US-based ‘quote-to-cash’ software developer Apttus raised $108m last week in a series C round that represented one of five investments made last week by Salesforce Ventures, the corporate venturing arm of cloud computing company Salesforce.com.
Founded in 2006, Apttus provides software compatible with Salesforce’s Salesforce1 platform that helps businesses in the space between a prospective buyer’s interest and the close of a sale, and includes configure-price-quote, proposal management, contract management and revenue management features.
Salesforce Ventures was joined by sovereign wealth fund Kuwait Investment Authority, which led the round, as well as family office Iconiq Capital and private equity firm K1 Investment Management. The round valued Apttus’ at “well north of $1bn,” chief executive Kirk Krappe told Fortune, and increased its overall funding to more than $185m.
Apttus plans to use the cash to upgrade its platform, expanding its user base by introducing features to serve clients in the manufacturing, life sciences, financial services and telecommunications industries. It also intends to grow its workforce by over 50% to 1,400 by the end of this year, with 200 of the 500 projected new employees to join the company’s sales division.
The $108m round was one of five that closed last week with contributions from Salesforce Ventures, the others being native marketing app developer Wrap Media, which raised $12.7m, marketing human resources provider Universal Avenue, which secured $5m, app development platform Yappli and online information filter Guru, each of which raised $2.7m.
The Apttus investment also highlights the way in which Salesforce is building an ecosystem around Salesforce1, which provides enterprise cloud services as well as allowing external apps to be connected to it, by opting to back companies developing software for the platform.
Apttus is also not the only Salesforce1 company to secure unicorn status this year. Twilio closed a $130m Salesforce-backed round in July that valued it at $1.1bn, while other notable rounds raised by startups utilising the platform include business planning software producer FinancialForce, which raised $110m, and price quote app developer SteelBrick, which secured $18m in February.
Salesforce funds those companies out of the $100m Salesforce1 fund it formed in September 2014, with the first wave of portfolio companies including DocuSign, the e-signature technology developer that closed a $115m series E round the following month, and which is now valued at $3bn.
Apttus, which raised its first venture capital round in 2013, six years after it was formed, could end up being the fund’s first exit, if indeed it beats DocuSign to an initial public offering that could take place as early as 2016. It has not disclosed the size of Salesforce Ventures’ stake, but as the corporate has invested in all three of the company’s rounds, it is sure to be substantial.
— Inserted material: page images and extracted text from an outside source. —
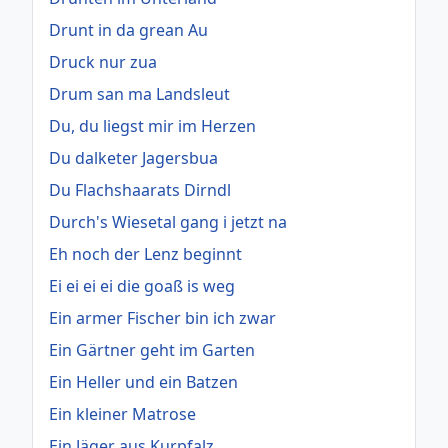
Drunt in da grean Au
Druck nur zua
Drum san ma Landsleut
Du, du liegst mir im Herzen
Du dalketer Jagersbua
Du Flachshaarats Dirndl
Durch's Wiesetal gang i jetzt na
Eh noch der Lenz beginnt
Ei ei ei ei die goaß is weg
Ein armer Fischer bin ich zwar
Ein Gärtner geht im Garten
Ein Heller und ein Batzen
Ein kleiner Matrose
Ein Jäger aus Kurpfalz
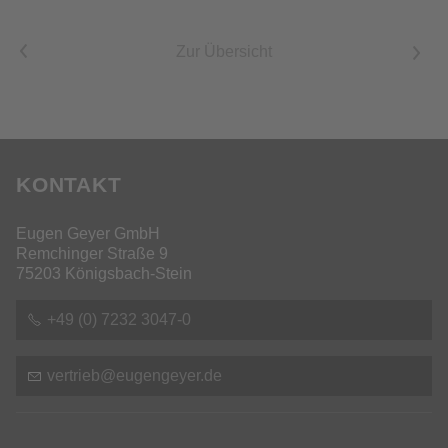
<
Zur Übersicht
>
KONTAKT
Eugen Geyer GmbH
Remchinger Straße 9
75203 Königsbach-Stein
+49 (0) 7232 3047-0
v
rtr
b
g
ng
y
r
d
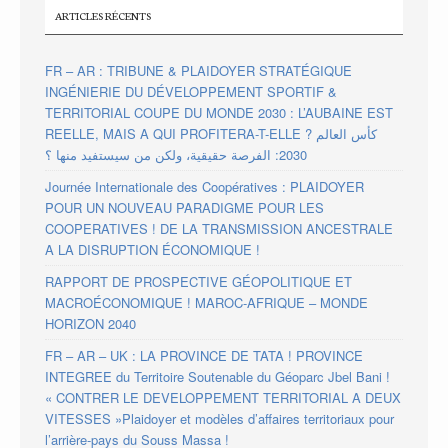
ARTICLES RÉCENTS
FR – AR : TRIBUNE & PLAIDOYER STRATÉGIQUE
INGÉNIERIE DU DÉVELOPPEMENT SPORTIF &
TERRITORIAL COUPE DU MONDE 2030 : L’AUBAINE EST
REELLE, MAIS A QUI PROFITERA-T-ELLE ? كأس العالم
2030: الفرصة حقيقية، ولكن من سيستفيد منها ؟
Journée Internationale des Coopératives : PLAIDOYER
POUR UN NOUVEAU PARADIGME POUR LES
COOPERATIVES ! DE LA TRANSMISSION ANCESTRALE
A LA DISRUPTION ÉCONOMIQUE !
RAPPORT DE PROSPECTIVE GÉOPOLITIQUE ET
MACROÉCONOMIQUE ! MAROC-AFRIQUE – MONDE
HORIZON 2040
FR – AR – UK : LA PROVINCE DE TATA ! PROVINCE
INTEGREE du Territoire Soutenable du Géoparc Jbel Bani !
« CONTRER LE DEVELOPPEMENT TERRITORIAL A DEUX
VITESSES »Plaidoyer et modèles d’affaires territoriaux pour
l’arrière-pays du Souss Massa !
In a wider sense, the increased investments by Salesforce Ventures, which has now backed 25 companies so far this year, reflects not only the growing ecosystem around its product but also the acceleration in the enterprise software sector that has led to other notable enterprise businesses such as Box, Workday, Expensify and the aforementioned Twilio launching their own strategic funds.
The willingness of these companies to enter the world of corporate venturing can partially be attributed to the rapid recent growth of companies such as office communication app developer Slack and payroll compliance software provider Zenefits, as well as what Expensify CEO David Barrett termed “the complexity of the problem domains” in enterprise software.
However, the way Salesforce Ventures has gone about building a portfolio that is not only strategically relevant but potentially lucrative must also be a factor. In addition to its unicorn portfolio companies, it is also set to exit at least four companies this year – Authy and 2lemetry through acquisitions, and TerraSky and Xcatly through IPOs – and with more on the horizon, Salesforce could be on the cusp of some serious returns.